◆ **WORK TO BE COMPLETED**: Two lines in the listing below mark the span: one contains "vě vám řekneme" and one contains "a kdo za ní stojí. Výběrová káva není". Reproduce both of them and everything between, exactly.

◆ **DATA FOR THE TASK**:
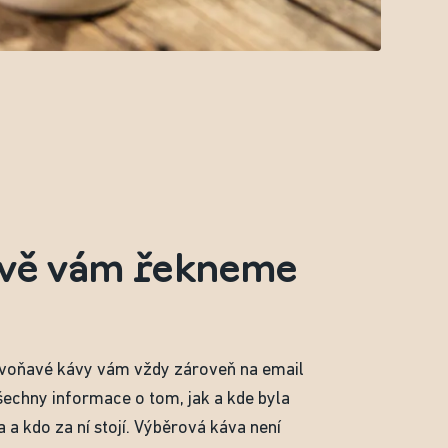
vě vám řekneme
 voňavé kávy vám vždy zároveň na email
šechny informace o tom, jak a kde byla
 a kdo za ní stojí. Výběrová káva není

* * *

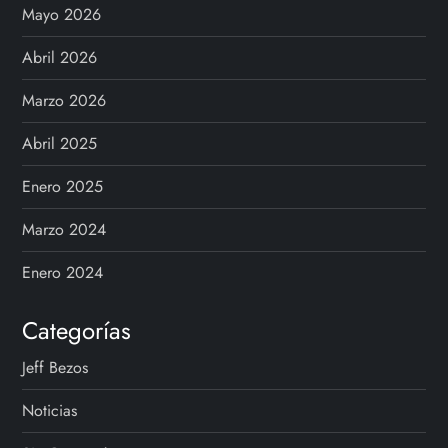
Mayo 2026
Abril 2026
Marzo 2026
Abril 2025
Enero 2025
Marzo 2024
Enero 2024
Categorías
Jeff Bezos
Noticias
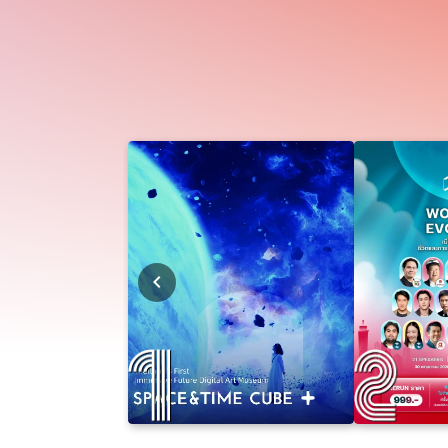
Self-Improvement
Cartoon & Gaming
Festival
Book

* * *

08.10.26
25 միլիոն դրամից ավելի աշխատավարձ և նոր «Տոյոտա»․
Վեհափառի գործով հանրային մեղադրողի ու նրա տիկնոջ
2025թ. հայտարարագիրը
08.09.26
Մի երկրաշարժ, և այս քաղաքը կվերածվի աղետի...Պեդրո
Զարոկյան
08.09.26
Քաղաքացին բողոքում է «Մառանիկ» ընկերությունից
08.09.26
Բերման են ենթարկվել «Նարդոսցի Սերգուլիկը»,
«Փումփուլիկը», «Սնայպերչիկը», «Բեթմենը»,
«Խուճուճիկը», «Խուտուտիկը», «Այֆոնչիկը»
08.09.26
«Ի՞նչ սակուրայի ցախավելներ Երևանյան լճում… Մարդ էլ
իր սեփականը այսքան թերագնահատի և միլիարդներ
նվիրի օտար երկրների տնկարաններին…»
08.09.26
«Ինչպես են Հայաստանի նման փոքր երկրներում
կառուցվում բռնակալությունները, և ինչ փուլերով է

◆ **YOUR RESPONSE**:
vě vám řekneme
 voňavé kávy vám vždy zároveň na email
šechny informace o tom, jak a kde byla
 a kdo za ní stojí. Výběrová káva není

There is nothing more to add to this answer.